AIM OF THE EXERCISE:
Return each line of the entries that mentions the word "message".

DATA LISTING:
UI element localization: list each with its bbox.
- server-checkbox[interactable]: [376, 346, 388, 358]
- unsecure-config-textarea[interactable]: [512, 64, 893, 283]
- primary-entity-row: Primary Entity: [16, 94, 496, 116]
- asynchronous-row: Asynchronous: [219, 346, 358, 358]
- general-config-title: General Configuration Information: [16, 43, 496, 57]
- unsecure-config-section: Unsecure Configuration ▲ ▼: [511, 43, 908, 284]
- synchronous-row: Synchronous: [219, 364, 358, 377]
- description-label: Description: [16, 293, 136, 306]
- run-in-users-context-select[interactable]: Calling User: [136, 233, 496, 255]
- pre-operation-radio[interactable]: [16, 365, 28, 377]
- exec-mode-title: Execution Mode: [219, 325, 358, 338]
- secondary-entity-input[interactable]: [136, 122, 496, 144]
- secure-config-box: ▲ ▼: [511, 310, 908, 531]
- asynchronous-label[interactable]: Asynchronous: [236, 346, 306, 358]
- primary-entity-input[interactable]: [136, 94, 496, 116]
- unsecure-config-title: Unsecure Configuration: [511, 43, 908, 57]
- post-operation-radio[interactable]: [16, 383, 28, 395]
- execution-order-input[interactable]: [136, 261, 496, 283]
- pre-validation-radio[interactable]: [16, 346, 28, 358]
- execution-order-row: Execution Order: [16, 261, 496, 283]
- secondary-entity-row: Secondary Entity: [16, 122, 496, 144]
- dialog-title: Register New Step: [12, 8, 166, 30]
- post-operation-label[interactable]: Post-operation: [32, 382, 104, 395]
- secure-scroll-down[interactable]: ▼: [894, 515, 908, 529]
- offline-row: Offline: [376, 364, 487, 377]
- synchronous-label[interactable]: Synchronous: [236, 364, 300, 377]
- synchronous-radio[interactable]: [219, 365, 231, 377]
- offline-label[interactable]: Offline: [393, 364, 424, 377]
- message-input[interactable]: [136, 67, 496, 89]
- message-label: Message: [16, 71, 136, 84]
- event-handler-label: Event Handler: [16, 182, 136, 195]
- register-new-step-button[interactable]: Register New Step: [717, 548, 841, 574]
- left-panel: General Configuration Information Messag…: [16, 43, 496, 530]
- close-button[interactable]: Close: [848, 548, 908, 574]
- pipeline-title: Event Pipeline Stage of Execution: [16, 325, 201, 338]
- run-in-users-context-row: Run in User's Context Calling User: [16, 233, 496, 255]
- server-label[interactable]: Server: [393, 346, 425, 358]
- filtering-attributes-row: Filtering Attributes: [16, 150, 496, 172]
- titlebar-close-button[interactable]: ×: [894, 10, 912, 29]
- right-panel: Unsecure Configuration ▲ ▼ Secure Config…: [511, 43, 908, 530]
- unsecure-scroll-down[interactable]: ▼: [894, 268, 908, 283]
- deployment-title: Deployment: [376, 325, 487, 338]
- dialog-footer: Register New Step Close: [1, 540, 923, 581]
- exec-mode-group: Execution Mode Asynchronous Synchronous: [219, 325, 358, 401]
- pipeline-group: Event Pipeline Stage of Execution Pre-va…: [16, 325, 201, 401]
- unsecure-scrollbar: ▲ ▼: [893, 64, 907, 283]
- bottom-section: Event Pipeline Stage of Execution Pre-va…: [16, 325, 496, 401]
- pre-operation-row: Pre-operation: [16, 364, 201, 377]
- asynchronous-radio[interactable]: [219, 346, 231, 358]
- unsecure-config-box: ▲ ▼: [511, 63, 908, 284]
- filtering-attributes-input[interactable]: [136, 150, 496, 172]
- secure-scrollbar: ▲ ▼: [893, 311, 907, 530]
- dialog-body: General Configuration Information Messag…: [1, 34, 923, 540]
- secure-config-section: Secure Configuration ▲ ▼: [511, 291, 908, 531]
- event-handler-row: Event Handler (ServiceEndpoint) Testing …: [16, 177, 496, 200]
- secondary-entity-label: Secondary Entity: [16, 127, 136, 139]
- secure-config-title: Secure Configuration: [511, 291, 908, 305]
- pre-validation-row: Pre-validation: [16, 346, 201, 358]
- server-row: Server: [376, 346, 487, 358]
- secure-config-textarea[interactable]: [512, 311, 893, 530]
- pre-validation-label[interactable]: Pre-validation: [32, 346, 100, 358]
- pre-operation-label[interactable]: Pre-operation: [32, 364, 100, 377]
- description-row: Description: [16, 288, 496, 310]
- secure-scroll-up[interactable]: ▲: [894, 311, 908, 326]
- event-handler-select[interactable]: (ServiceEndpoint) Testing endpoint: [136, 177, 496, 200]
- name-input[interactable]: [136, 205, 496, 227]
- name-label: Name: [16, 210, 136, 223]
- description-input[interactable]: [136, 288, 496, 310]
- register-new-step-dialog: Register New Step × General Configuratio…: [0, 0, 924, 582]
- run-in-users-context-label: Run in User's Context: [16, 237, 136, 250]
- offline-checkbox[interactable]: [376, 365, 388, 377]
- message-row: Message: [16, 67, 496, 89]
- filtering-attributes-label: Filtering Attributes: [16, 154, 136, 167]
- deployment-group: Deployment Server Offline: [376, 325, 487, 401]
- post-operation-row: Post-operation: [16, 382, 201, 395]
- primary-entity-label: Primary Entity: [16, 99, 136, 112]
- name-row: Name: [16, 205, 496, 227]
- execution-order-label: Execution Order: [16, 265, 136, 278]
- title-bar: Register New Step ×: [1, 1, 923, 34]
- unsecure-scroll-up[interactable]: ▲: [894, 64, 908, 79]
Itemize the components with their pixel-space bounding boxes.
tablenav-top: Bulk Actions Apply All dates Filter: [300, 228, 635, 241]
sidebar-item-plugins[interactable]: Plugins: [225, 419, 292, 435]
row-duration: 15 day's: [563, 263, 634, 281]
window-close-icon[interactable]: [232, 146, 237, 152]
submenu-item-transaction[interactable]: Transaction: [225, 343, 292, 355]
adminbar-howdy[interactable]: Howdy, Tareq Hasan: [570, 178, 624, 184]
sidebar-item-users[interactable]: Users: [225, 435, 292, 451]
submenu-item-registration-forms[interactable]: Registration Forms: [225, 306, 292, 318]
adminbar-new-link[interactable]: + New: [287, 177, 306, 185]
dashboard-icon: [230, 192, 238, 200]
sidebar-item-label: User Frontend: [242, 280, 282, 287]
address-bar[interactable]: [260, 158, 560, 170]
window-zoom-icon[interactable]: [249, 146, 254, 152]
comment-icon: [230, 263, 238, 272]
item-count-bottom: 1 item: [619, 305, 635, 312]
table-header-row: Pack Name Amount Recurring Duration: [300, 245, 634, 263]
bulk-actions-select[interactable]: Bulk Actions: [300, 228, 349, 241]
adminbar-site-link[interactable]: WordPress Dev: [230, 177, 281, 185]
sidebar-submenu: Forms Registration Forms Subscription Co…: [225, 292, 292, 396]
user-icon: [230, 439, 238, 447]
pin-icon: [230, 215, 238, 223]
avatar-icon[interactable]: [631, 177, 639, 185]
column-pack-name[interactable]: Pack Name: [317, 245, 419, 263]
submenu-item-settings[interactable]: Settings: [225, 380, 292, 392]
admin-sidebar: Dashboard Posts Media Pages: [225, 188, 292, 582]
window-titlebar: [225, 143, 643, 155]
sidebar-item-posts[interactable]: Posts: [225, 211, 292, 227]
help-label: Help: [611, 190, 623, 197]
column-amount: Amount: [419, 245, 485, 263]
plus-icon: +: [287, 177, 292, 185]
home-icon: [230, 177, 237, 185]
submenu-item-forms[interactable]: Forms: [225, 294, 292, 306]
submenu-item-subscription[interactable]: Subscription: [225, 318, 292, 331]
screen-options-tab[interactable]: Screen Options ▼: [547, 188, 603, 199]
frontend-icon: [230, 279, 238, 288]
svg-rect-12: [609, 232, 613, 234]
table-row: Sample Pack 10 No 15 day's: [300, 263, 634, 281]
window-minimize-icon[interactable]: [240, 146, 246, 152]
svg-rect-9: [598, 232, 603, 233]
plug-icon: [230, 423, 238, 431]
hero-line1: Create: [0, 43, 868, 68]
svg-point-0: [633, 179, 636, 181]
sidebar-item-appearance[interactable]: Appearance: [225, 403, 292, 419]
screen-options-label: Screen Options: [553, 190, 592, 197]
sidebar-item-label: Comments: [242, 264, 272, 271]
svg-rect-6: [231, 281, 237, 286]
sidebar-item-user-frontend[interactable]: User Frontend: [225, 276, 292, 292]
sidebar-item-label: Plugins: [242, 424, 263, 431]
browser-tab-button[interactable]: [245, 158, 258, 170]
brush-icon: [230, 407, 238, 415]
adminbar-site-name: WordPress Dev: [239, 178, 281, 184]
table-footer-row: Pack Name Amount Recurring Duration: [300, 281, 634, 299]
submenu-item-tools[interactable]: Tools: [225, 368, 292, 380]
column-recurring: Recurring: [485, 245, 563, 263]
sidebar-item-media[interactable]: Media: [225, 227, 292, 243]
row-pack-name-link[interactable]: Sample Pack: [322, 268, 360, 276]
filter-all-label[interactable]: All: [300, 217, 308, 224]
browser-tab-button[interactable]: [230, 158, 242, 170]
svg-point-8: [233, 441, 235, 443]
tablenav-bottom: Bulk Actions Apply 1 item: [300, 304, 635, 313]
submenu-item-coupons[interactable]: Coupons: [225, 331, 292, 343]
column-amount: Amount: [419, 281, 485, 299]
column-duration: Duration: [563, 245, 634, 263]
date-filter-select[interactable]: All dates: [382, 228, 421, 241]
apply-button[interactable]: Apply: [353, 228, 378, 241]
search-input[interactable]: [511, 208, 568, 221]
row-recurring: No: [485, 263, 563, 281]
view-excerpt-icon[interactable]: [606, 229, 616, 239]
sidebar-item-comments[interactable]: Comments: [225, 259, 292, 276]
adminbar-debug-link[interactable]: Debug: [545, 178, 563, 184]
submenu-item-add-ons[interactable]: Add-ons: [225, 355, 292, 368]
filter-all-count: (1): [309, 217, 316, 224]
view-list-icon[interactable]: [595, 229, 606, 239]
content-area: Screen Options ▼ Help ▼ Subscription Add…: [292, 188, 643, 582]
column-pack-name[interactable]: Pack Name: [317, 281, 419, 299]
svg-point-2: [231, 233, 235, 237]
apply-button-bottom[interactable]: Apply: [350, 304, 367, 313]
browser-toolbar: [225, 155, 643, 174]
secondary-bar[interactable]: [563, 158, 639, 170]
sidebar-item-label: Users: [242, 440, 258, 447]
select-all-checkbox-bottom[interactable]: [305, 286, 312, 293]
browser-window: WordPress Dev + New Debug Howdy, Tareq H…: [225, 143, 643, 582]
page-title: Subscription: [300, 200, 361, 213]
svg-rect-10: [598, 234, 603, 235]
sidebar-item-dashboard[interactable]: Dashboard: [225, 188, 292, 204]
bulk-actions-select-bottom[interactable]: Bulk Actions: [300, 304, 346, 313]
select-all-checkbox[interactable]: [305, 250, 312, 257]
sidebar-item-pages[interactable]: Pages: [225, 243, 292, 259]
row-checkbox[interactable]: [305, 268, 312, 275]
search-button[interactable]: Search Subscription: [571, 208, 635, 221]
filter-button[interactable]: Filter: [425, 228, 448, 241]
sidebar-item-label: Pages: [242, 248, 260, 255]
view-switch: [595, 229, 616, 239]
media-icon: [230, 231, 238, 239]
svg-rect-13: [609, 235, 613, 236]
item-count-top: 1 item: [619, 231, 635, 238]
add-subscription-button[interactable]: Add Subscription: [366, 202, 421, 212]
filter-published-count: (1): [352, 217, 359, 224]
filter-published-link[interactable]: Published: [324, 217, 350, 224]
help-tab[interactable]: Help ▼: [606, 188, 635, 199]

TASK RESULT:
- message-input[interactable]: [136, 67, 496, 89]
- message-label: Message: [16, 71, 136, 84]
- message-row: Message: [16, 67, 496, 89]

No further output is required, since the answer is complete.